--- Data extracts Enclosed Below ---
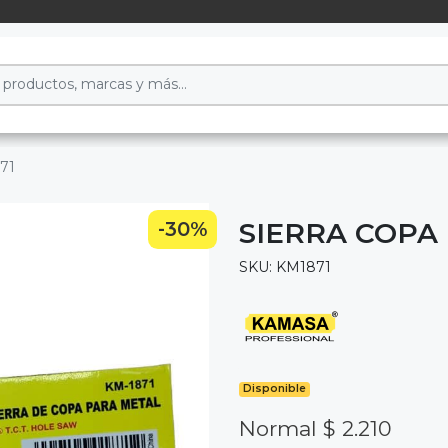
71
SIERRA COPA
-30%
SKU: KM1871
Disponible
Normal $ 2.210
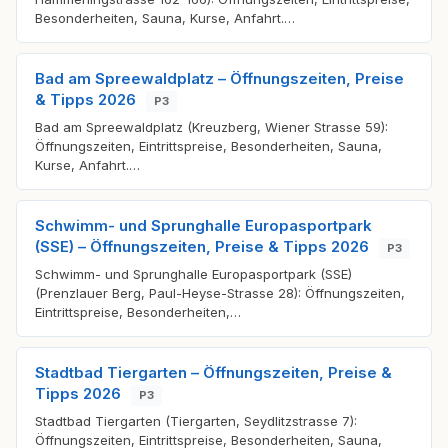
Besonderheiten, Sauna, Kurse, Anfahrt.…
Bad am Spreewaldplatz – Öffnungszeiten, Preise
& Tipps 2026
P3
Bad am Spreewaldplatz (Kreuzberg, Wiener Strasse 59):
Öffnungszeiten, Eintrittspreise, Besonderheiten, Sauna,
Kurse, Anfahrt.…
Schwimm- und Sprunghalle Europasportpark
(SSE) – Öffnungszeiten, Preise & Tipps 2026
P3
Schwimm- und Sprunghalle Europasportpark (SSE)
(Prenzlauer Berg, Paul-Heyse-Strasse 28): Öffnungszeiten,
Eintrittspreise, Besonderheiten,…
Stadtbad Tiergarten – Öffnungszeiten, Preise &
Tipps 2026
P3
Stadtbad Tiergarten (Tiergarten, Seydlitzstrasse 7):
Öffnungszeiten, Eintrittspreise, Besonderheiten, Sauna,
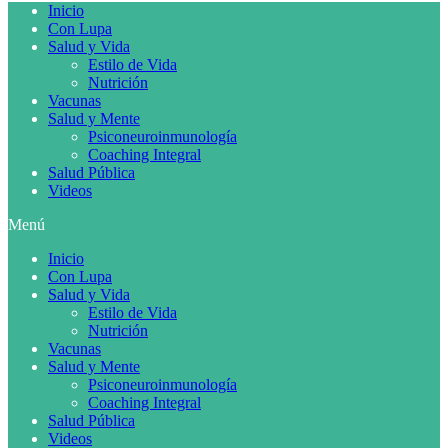
Inicio
Con Lupa
Salud y Vida
Estilo de Vida
Nutrición
Vacunas
Salud y Mente
Psiconeuroinmunología
Coaching Integral
Salud Pública
Videos
Menú
Inicio
Con Lupa
Salud y Vida
Estilo de Vida
Nutrición
Vacunas
Salud y Mente
Psiconeuroinmunología
Coaching Integral
Salud Pública
Videos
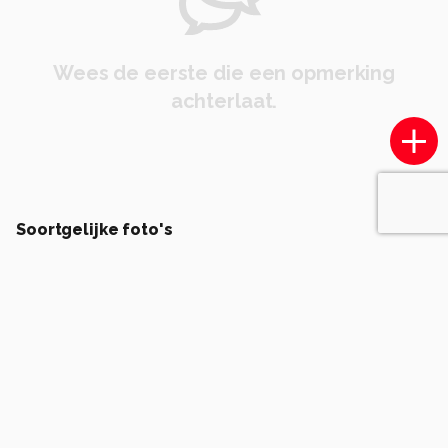
Wees de eerste die een opmerking
achterlaat.
Soortgelijke foto's
bobo 1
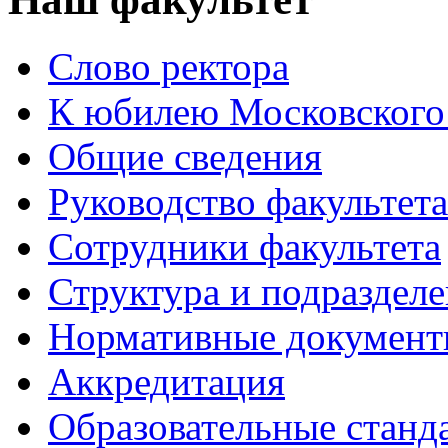
Слово ректора
К юбилею Московского
Общие сведения
Руководство факультета
Сотрудники факультета
Структура и подраздел
Нормативные докумен
Аккредитация
Образовательные станд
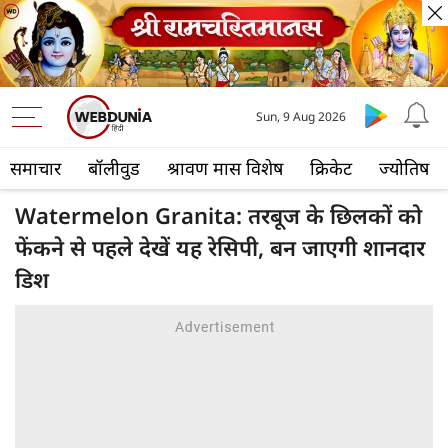
Sun, 9 Aug 2026
समाचार
बॉलीवुड
श्रावण मास विशेष
क्रिकेट
ज्योतिष
Watermelon Granita: तरबूज के छिलकों को
फेंकने से पहले देखें यह रेसिपी, बन जाएगी शानदार
डिश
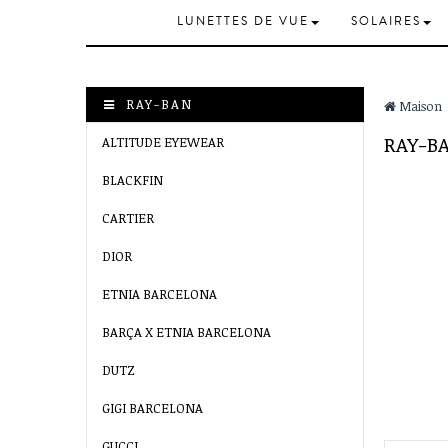
LUNETTES DE VUE
SOLAIRES
RAY-BAN
Maison
RAY-
ALTITUDE EYEWEAR
BLACKFIN
CARTIER
DIOR
ETNIA BARCELONA
BARÇA X ETNIA BARCELONA
DUTZ
GIGI BARCELONA
GUCCI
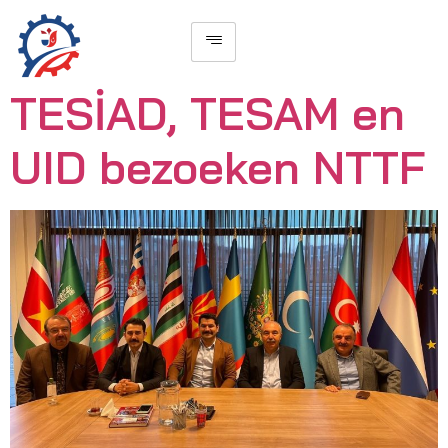
TESİAD, TESAM en
UID bezoeken NTTF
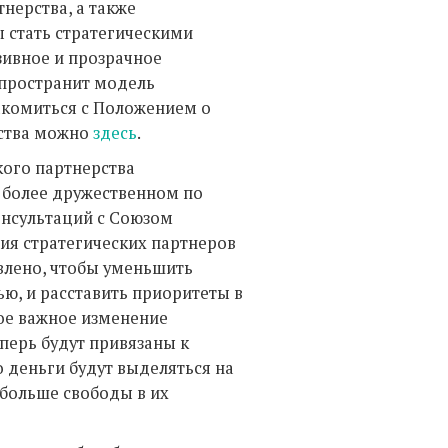
нерства, а также
 стать стратегическими
ивное и прозрачное
спространит модель
накомиться с Положением о
рства можно
здесь
.
кого партнерства
в более дружественном по
онсультаций с Союзом
ия стратегических партнеров
влено, чтобы уменьшить
ю, и расставить приоритеты в
мое важное изменение
перь будут привязаны к
о деньги будут выделяться на
 больше свободы в их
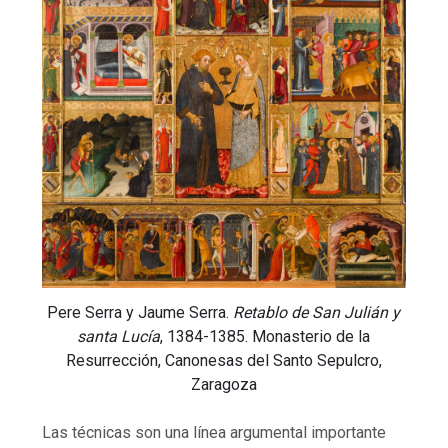
Pere Serra y Jaume Serra.
Retablo de San Julián y
santa Lucía
, 1384-1385. Monasterio de la
Resurrección, Canonesas del Santo Sepulcro,
Zaragoza
Las técnicas son una línea argumental importante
--- End of Enclosed Data extracts ---
**Exercise objective:** Please tally the lines of the data in which the string "Öffnungszeiten" appears and write only the total.

**Reply to the task:** 6